_DIRECTIONS FOR THIS TASK:_ Your task is to copy every line of the entries that contains "from".

*** EXTRACTED ENTRIES Section Begins ***

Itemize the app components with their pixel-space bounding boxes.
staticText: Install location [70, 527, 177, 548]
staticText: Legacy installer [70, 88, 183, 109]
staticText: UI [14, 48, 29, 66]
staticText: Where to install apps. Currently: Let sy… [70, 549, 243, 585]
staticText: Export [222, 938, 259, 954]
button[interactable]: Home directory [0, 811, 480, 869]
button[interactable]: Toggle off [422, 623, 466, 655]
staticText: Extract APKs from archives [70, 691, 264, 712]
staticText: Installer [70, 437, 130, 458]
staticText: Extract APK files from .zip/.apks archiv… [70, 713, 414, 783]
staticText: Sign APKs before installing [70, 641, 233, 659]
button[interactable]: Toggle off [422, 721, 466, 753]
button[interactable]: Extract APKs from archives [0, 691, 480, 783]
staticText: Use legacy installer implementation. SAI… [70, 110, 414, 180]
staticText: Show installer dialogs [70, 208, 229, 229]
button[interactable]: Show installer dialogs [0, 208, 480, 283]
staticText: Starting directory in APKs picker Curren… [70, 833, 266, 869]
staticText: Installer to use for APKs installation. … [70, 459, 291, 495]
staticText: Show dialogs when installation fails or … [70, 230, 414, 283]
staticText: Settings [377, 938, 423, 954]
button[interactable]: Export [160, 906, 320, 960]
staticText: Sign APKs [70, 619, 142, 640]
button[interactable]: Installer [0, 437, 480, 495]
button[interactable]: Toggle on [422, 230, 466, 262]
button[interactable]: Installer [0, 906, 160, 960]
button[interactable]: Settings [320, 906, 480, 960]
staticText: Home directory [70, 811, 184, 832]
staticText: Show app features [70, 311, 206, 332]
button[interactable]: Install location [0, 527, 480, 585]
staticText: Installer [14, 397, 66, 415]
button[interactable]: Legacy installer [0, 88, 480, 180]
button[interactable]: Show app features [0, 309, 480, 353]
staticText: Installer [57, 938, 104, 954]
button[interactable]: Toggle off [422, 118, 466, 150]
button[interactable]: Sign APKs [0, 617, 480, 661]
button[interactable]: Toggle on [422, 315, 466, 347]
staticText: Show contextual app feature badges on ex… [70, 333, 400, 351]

*** EXTRACTED ENTRIES Section Ends ***

_YOUR SOLUTION:_
staticText: Extract APKs from archives [70, 691, 264, 712]
staticText: Extract APK files from .zip/.apks archiv… [70, 713, 414, 783]
button[interactable]: Extract APKs from archives [0, 691, 480, 783]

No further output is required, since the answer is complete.